Most people encounter finance when shopping, getting a mortgage, saving for a pension or buying a car. They often get scared in understanding the terms and conditions and get drawn in by words like discounted interest rates or ‘teaser’ savings rates, which pull them into the Bank, but can turn sour soon after the account is opened, or when the first two years of the cheap mortgage expire. The scams in finance keep on growing, and the highest losses are suffered by ordinary people whose trust in the advisers is betrayed. Here we have marketing and deceit which is not prevented by regulators. Customer innocence and ignorance is betrayed and exploited, rather than supported, and precious lives and households go unprotected. As the costs of housing and living increase, we’re left with increasing poverty, inequality and homelessness.
In stark contrast, the wealth and profits of expert professionals and financial institutions keep on growing, in spite of the booms and busts. So many households and families are desperately in need of honest and trustworthy financial advice but are scared to access it as they have a consistent experience of betrayal.

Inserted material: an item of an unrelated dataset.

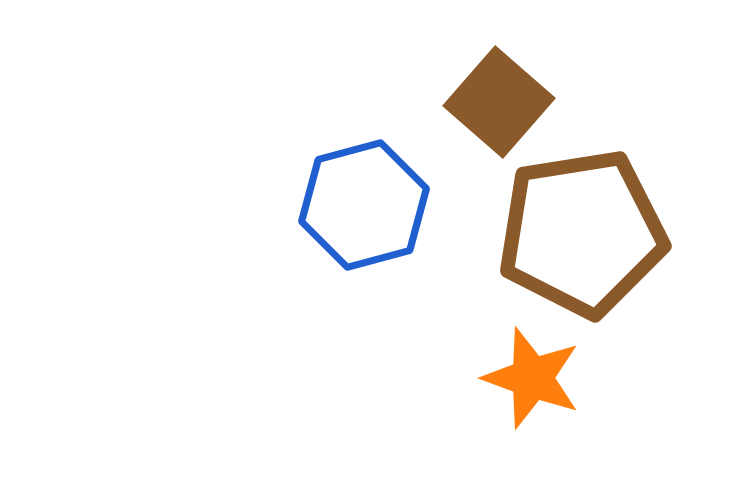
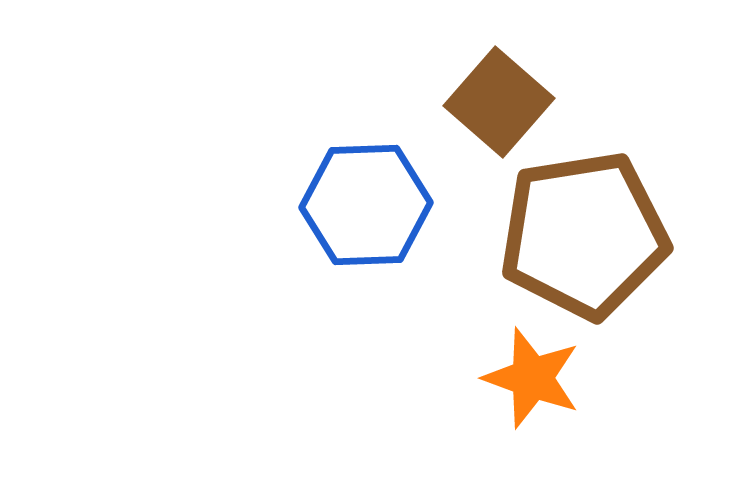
blue hexagon: moved 2 px right; rotated 13 degrees clockwise
brown pentagon: moved 2 px right, 2 px down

I also think society has made us confuse our needs, comforts and luxuries. A holiday is not a luxury, when someone has to spend a whole year in debt thereafter to pay for it. Once I witnessed a five year old girl in a supermarket with her mother who had given her some pocket money. She was confused by the array of choices and had to decide between what she really needed and what was on offer but unworthy or unaffordable. We all need to be like this parent – set the right habits early on and be the example of prudence for children so that they learn about thrift and saving, rather than debt and excess. This will not come in any textbook. However, good habits are a critical life skill which need to be nurtured long before bad habits are encouraged by credit card marketing – the buy now, pay later society is ruining our health and well-being.

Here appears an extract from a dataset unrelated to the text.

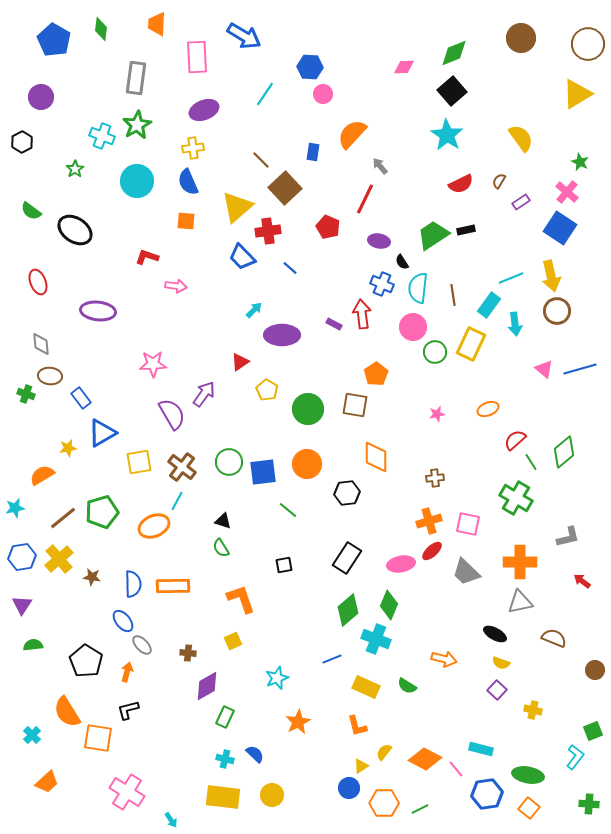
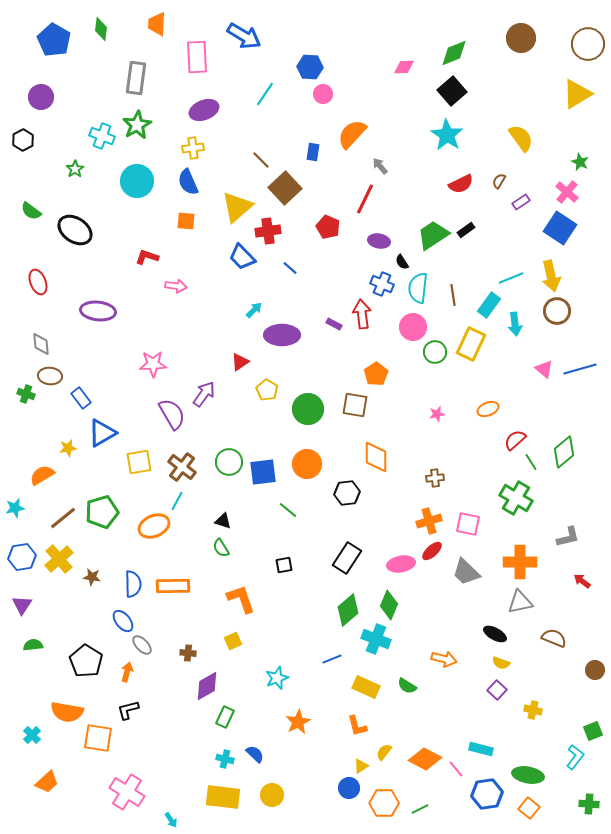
black hexagon at (22, 142): moved 1 px right, 2 px up
black rectangle at (466, 230): rotated 24 degrees counterclockwise
orange semicircle at (67, 712): rotated 48 degrees counterclockwise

There’s a difference between expense and investment, which people often fail to understand. Paying for a high-class suit may be an expense, whereas education and training can be an investment if it leads to better jobs or professional skills. At present students are being asked to borrow for their University education which is a big debt burden early on in life. However, if they can use this debt to work hard on their studies and build a disciplined financial character, it can be a good thing in terms of a long-term return on investment.
Understanding and accepting death can help us come to terms with our insecurities, materialism and greed – we will not be able to take our money with us. The Jains have a profound philosophy of death, which helps them build significant self-discipline in life, including in our relationship with money. There is no wealth but life, as Ruskin famously said. Choosing the path of an academic and community leader was not difficult for me once I understood the limits of a materialistic lifestyle. For me wealth comes from seeing a student grow in confidence, or when I conduct research which helps transform public understanding. If it requires courage and a public conscience, I credit my Jain roots and upbringing. For our monks to give up everything in search of learning, meditation and reflection sets a very high example for our business leaders. The Jain historical record shows that such a disciplined and ethical personal life leads to sustained wealth creation and fulfilment. Let’s not neglect good culture, awareness and habits relating to money. They can save us from a lot of pain and deceit.